> _Problem to solve_: Since only the text is wanted, print every entry below exactly and omit the images.
START Supplied entries
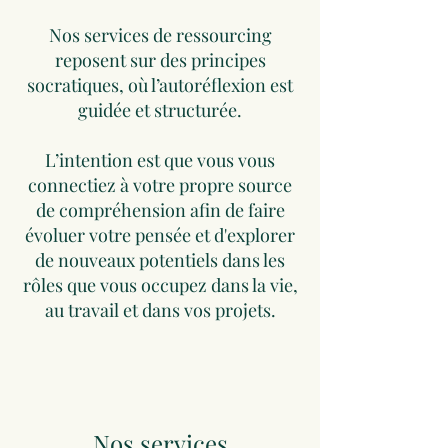
Nos services de ressourcing
reposent sur des principes
socratiques, où l’autoréflexion est
guidée et structurée.
L’intention est que vous vous
connectiez à votre propre source
de compréhension afin de faire
évoluer votre pensée et d'explorer
de nouveaux potentiels dans les
rôles que vous occupez dans la vie,
au travail et dans vos projets.
Nos services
END Supplied entries
> _Reply_:
Nos services de ressourcing
reposent sur des principes
socratiques, où l’autoréflexion est
guidée et structurée.
L’intention est que vous vous
connectiez à votre propre source
de compréhension afin de faire
évoluer votre pensée et d'explorer
de nouveaux potentiels dans les
rôles que vous occupez dans la vie,
au travail et dans vos projets.
Nos services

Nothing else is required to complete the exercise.